The primary line choice for using a jerkbait is mono. Anywhere in the 8 – 12 pound range, depending on water clarity and depth you want to fish the bait at. Mono is the best option for two reasons. The first is the added stretch. With this reaction style bait, it is often better to have more give during the hookset, so you don’t pull the bait away from the fish. Mono gives the angler that delayed time. Monofilament will also not weigh the bait down like fluorocarbon will, avoiding the bait digging deeper on every jerk. With mono though, the angler does loose sensitivity. In that case it would come down to personal preference.
How to Fish Jerkbait
This bait is perfect for high percentage areas since it can be worked at a slower pace. Start by throwing it around visible structure like boat docks, brush piles, standing timber, channel swings, transitions areas and along grass lines. For offshore fishing look for creek channels, submerged timber, underwater points and ledges.
When you locate an area you want to target, make a long cast and crank the reel a couple times to get the bait down to the desired depth. Next, focus on the cadence of the retrieve.
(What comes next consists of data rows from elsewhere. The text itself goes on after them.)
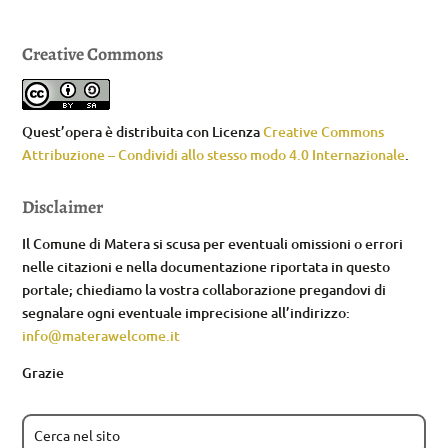
Creative Commons
Quest’opera è distribuita con Licenza
Creative Commons
Attribuzione – Condividi allo stesso modo 4.0 Internazionale
.
Disclaimer
Il Comune di Matera si scusa per eventuali omissioni o errori
nelle citazioni e nella documentazione riportata in questo
portale; chiediamo la vostra collaborazione pregandovi di
segnalare ogni eventuale imprecisione all’indirizzo:
info@materawelcome.it
Grazie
The trick is to find what the fish are reacting to at that very time. A common cadence and great starting point is a jerk, jerk, pause. Try that for a bit, if no bites switch it up.
Should the pause between jerks be longer or shorter? How many jerks in a series? How hard or soft should the jerks be? All are available options in switching up. The important thing is to not get stuck in one common cadence. Variety will help you learn what works best and ultimately put more fish in the boat.